The gap has narrowed considerably since the Drucker article 27 years ago. On the corporate side, many businesses explicitly embrace social responsibility as an important goal, while others embrace ventures that seek to blend purpose and profit. At the same time, nonprofit organizations have moved from society’s tributaries into the mainstream.
“There is a greater flow of ideas between the two sectors,” said Thomas J. Tierney, co-founder of the Bridgespan Group, which has headquarters in Boston and helps nonprofit organizations and foundations increase their social impact. “There is a greater flow of talent between the sectors.”
That said, the transition remains personally challenging. Fundraising, writing grants and dealing with donors are unfamiliar tasks to those who forged their careers in profit-making companies. Those who worked for big corporations are used to much more support. Foley, only half-jokingly, said that what she really missed was an information technology department. And the pay is almost always lower, with more modest benefit packages.

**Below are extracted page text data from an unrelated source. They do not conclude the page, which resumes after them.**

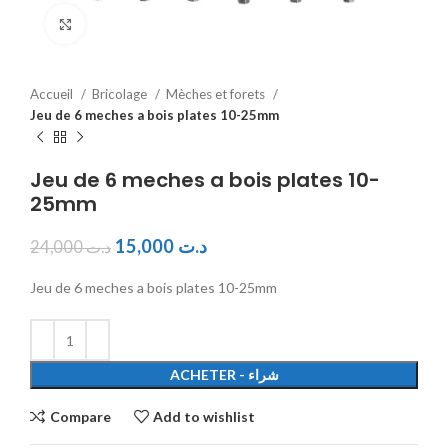
Click to enlarge
Accueil
Bricolage
Mèches et forets
Jeu de 6 meches a bois plates 10-25mm
Jeu de 6 meches a bois plates 10-
25mm
15,000
د.ت
24,000
د.ت
Jeu de 6 meches a bois plates 10-25mm
ACHETER - شراء
Compare
Add to wishlist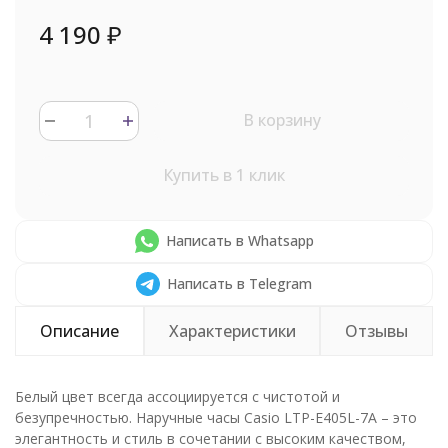
4 190
₽
В корзину
Купить в 1 клик
Написать в Whatsapp
Написать в Telegram
Описание
Характеристики
Отзывы
Белый цвет всегда ассоциируется с чистотой и
безупречностью. Наручные часы Casio LTP-E405L-7A – это
элегантность и стиль в сочетании с высоким качеством,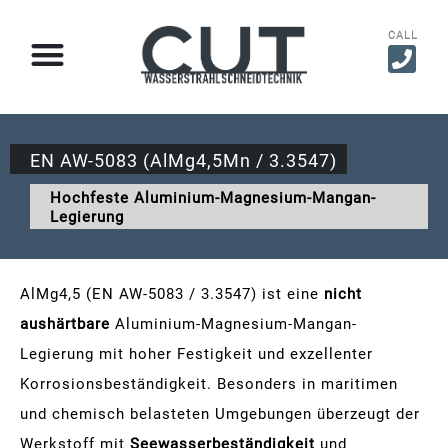
CALL
EN AW-5083 (AlMg4,5Mn / 3.3547)
Hochfeste Aluminium-Magnesium-Mangan-
Legierung
AlMg4,5 (EN AW-5083 / 3.3547) ist eine
nicht
aushärtbare
Aluminium-Magnesium-Mangan-
Legierung mit hoher Festigkeit und exzellenter
Korrosionsbeständigkeit. Besonders in maritimen
und chemisch belasteten Umgebungen überzeugt der
Werkstoff mit
Seewasserbeständigkeit
und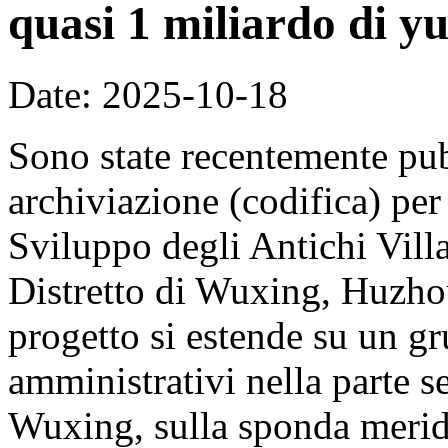
quasi 1 miliardo di y
Date: 2025-10-18
Sono state recentemente pub
archiviazione (codifica) per
Sviluppo degli Antichi Vill
Distretto di Wuxing, Huzhou
progetto si estende su un gr
amministrativi nella parte se
Wuxing, sulla sponda merid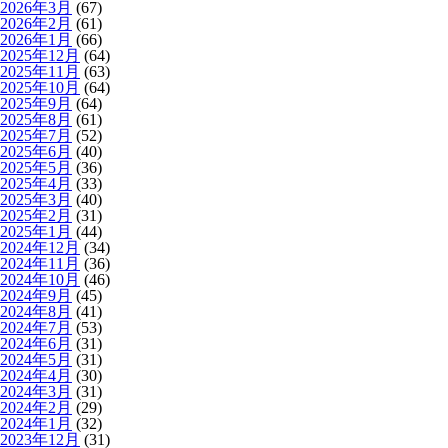
2026年3月
(67)
2026年2月
(61)
2026年1月
(66)
2025年12月
(64)
2025年11月
(63)
2025年10月
(64)
2025年9月
(64)
2025年8月
(61)
2025年7月
(52)
2025年6月
(40)
2025年5月
(36)
2025年4月
(33)
2025年3月
(40)
2025年2月
(31)
2025年1月
(44)
2024年12月
(34)
2024年11月
(36)
2024年10月
(46)
2024年9月
(45)
2024年8月
(41)
2024年7月
(53)
2024年6月
(31)
2024年5月
(31)
2024年4月
(30)
2024年3月
(31)
2024年2月
(29)
2024年1月
(32)
2023年12月
(31)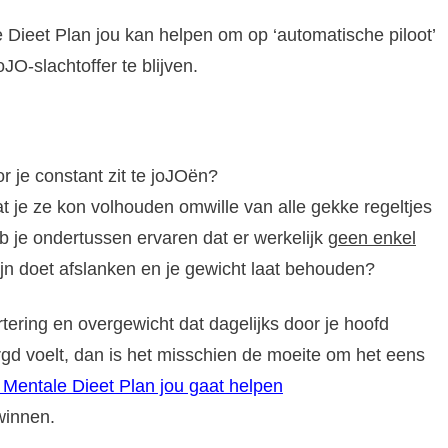
 Dieet Plan jou kan helpen om op ‘automatische piloot’
JO-slachtoffer te blijven.
r je constant zit te joJOën?
at je ze kon volhouden omwille van alle gekke regeltjes
b je ondertussen ervaren dat er werkelijk
geen enkel
mijn doet afslanken en je gewicht laat behouden?
rtering en overgewicht dat dagelijks door je hoofd
orgd voelt, dan is het misschien de moeite om het eens
 Mentale Dieet Plan jou gaat helpen
winnen.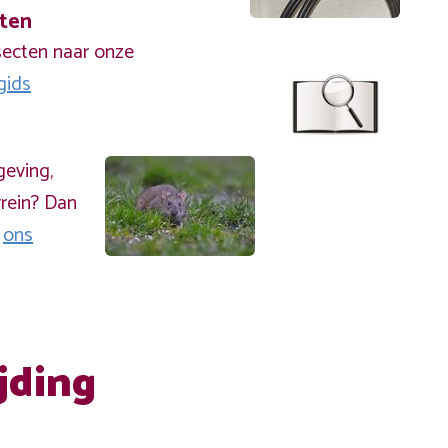
cten
secten naar onze
gids
geving,
rein? Dan
a
ons
jding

“If it isn’t a mission personal to you, you will not get through the tough times,” said Nora Hannah, executive director of Experience Matters in Phoenix, an organization that works with private sector workers who want to shift into community-based nonprofit groups.
The transition from a corporate environment to a nonprofit is largely a do-it-yourself effort. But programs like Encore!Hartford, Experience Matters, Social Venture Partners and Encore Fellowships offer valuable educational and matchmaking services for those seeking a second-act career.
“I can’t tell you how many times we have been approached by people in the for-profit sector wanting to make the transition to nonprofits and they struggled with it,” said Marc Freedman, founder and chief executive of Encore.org, which is based in San Francisco and promotes second careers for social good. “There needs to be something more like a Match.com.”
The techniques that work well in any job search apply here. Think about your passions. Understand the underlying skills accumulated over a lifetime of work rather than job titles. Network, network and network.
That is what Catherine Bergstrom, 56, a former first selectman in Burlington, Connecticut, did. She completed the Encore!Hartford program in 2013. The program encourages its students to set up informational interviews with nonprofit organizations, and she said she found them invaluable for figuring out what she wanted to do next. “I would call people up and everyone said, ‘yes,’” she said. “I would talk to the executive directors.”
She ended up becoming director of community engagement for Jewish Family Services in Hartford, one of the organizations where she had an informational interview.
The nonprofit job seeker has an additional option for learning about a particular organization: volunteering. The sector is incredibly diverse and complicated, ranging from small grass-roots groups mostly dependent on the passions of a handful of volunteers and donors to professional multimillion- and multibillion-dollar social service organizations. The advantage of volunteering is that it is like dating, a way of figuring out whether an organization is a good match without making a long-term commitment.